1. A feature compensation method based on fast noise estimation in a speech recognition system is characterized by comprising the following steps:

(1) adopting a Mel frequency cepstrum coefficient as a characteristic parameter of a voice recognition system, wherein the characteristic compensation aims at extracting a pure voice MFCC from a noisy test voice;

(2) in the training phase, the distribution of speech is modeled using a gaussian mixture model, and two GMMs are generated using the entire training speech: a first GMM and a second GMM;

(3) modeling background noise by using a single Gaussian model, and extracting a mean vector and a covariance matrix of the single Gaussian noise model from noise-containing test voice in order to track the change of the environment in real time;

(4) extracting noise parameters including a Gaussian mean vector and a covariance matrix of noise from a noisy test speech MFCC by using a first GMM;

(5) performing parameter transformation on the mean value and the variance of the second GMM2 by using the estimated noise parameters, namely performing model combination on a single Gaussian noise model and the second GMM to obtain the mean value and the variance of the noisy speech of the second GMM;

(6) calculating the posterior probability of the noise-containing test voice by using the mean value and the variance of the noise-containing voice of the second GMM, and estimating the MFCC of the pure voice by using a minimum mean square error method;

(7) the first order dynamic coefficient and the second order dynamic coefficient of the clean voice feature vector are not directly estimated from the noise-containing test voice, but are obtained by carrying out time domain difference on the estimated static coefficient.

2. The method of fast noise estimation based feature compensation in a speech recognition system according to claim 1, wherein: the first gaussian mixture model for noise parameter estimation contains fewer gaussian units and thus is less computationally intensive and allows for fast estimation of the mean and variance of the noise from noisy test speech.

3. The method of fast noise estimation based feature compensation in a speech recognition system according to claim 1, wherein: the second Gaussian mixture model for pure speech estimation contains more Gaussian units, so that the distribution of speech can be fully described, and an accurate pure speech estimation value can be obtained.

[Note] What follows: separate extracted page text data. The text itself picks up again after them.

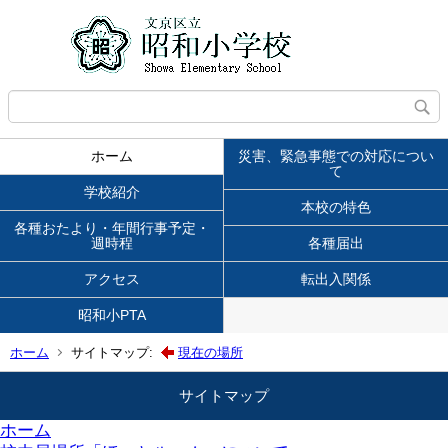
ホーム
災害、緊急事態での対応につい
て
学校紹介
本校の特色
各種おたより・年間行事予定・
週時程
各種届出
アクセス
転出入関係
昭和小PTA
ホーム
サイトマップ:
現在の場所
サイトマップ
ホーム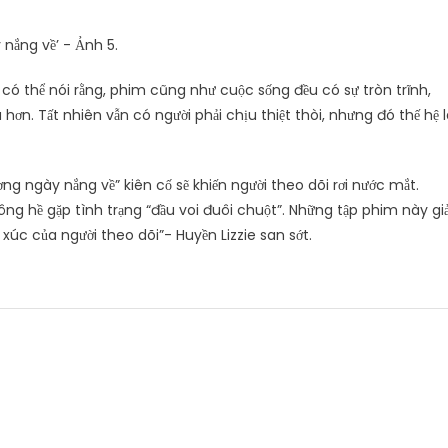
có thể nói rằng, phim cũng như cuộc sống đều có sự tròn trĩnh,
 hơn. Tất nhiên vẫn có người phải chịu thiệt thòi, nhưng đó thế hệ 
ng ngày nắng về” kiên cố sẽ khiến người theo dõi rơi nước mắt.
ng hề gặp tình trạng “đầu voi đuôi chuột”. Những tập phim này giả
xúc của người theo dõi”- Huyền Lizzie san sớt.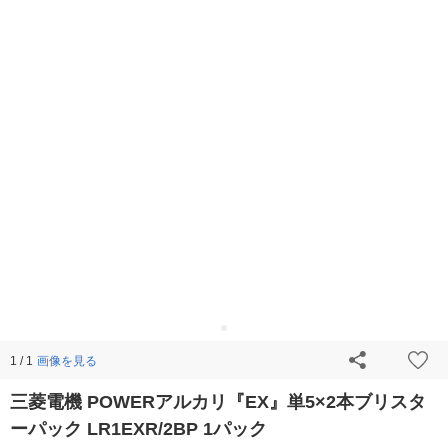
画像を見る
1 / 1
三菱電機 POWERアルカリ『EX』単5×2本ブリスタ
ーパック LR1EXR/2BP 1パック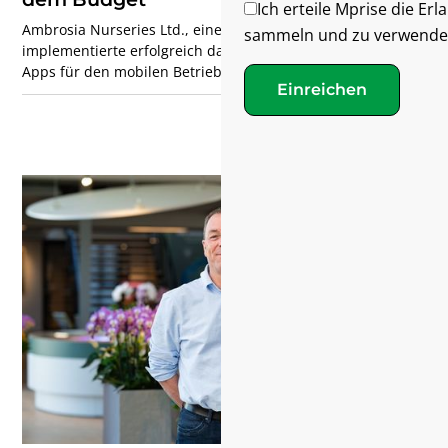
Ich erteile Mprise die Er
Ambrosia Nurseries Ltd., eine Gärtnerei in Familienbesitz,
sammeln und zu verwende
implementierte erfolgreich das Agriware ERP-System und
Apps für den mobilen Betrieb, die auf Microsoft Dynamics
Einreichen
365 Business Central (BC25) basieren. Unter der Leitung
von Jake Kitson und seinem Vater Greg schloss dieser
erstklassige Gewächshausbauer die vollständige
Implementierung innerhalb von 8 Monaten ab — 30% unter
dem Kostenrahmen. Dabei nutzte er leistungsstarke Tools,
um seine ehrgeizigen Expansionspläne zur Verdoppelung
der Produktionsfläche voranzutreiben...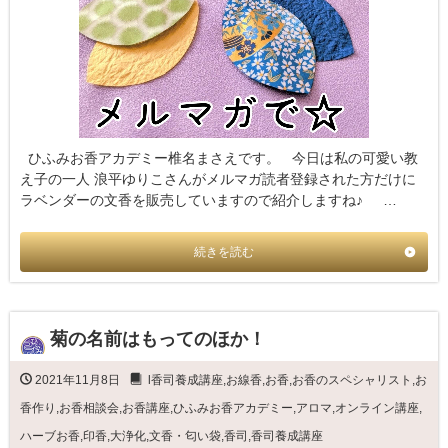
ひふみお香アカデミー椎名まさえです。 今日は私の可愛い教
え子の一人 浪平ゆりこさんがメルマガ読者登録された方だけに
ラベンダーの文香を販売していますので紹介しますね♪ …
続きを読む
菊の名前はもってのほか！
2021年11月8日
l香司養成講座
,
お線香
,
お香
,
お香のスペシャリスト
,
お
香作り
,
お香相談会
,
お香講座
,
ひふみお香アカデミー
,
アロマ
,
オンライン講座
,
ハーブお香
,
印香
,
大浄化
,
文香・匂い袋
,
香司
,
香司養成講座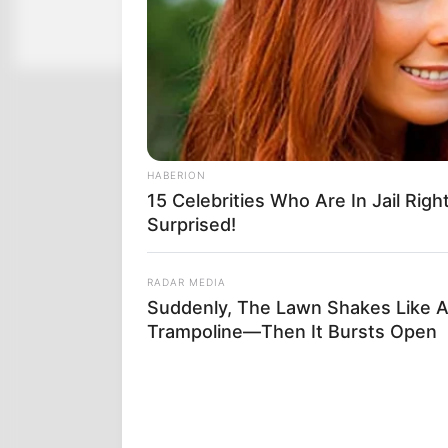
HABERION
15 Celebrities Who Are In Jail Righ
Surprised!
RADAR MEDIA
Suddenly, The Lawn Shakes Like 
Trampoline—Then It Bursts Open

4. The method of fast noise estimation based feature compensation in a speech recognition system according to claim 1, wherein: the covariance matrices of the gaussian mixture model for both the noise parameter estimation and the clean speech estimation take the diagonal matrix.

5. The method of fast noise estimation based feature compensation in a speech recognition system according to claim 1, wherein: the first GMM and the second GMM only model the static coefficient of the feature vector and do not consider the dynamic coefficient; the noise parameter estimation based on the first GMM and the clean speech estimation based on the second GMM also only calculate the static coefficients of the noise and the speech; the dynamic coefficients of the clean speech feature vector are obtained by time-domain differencing the estimated static coefficients.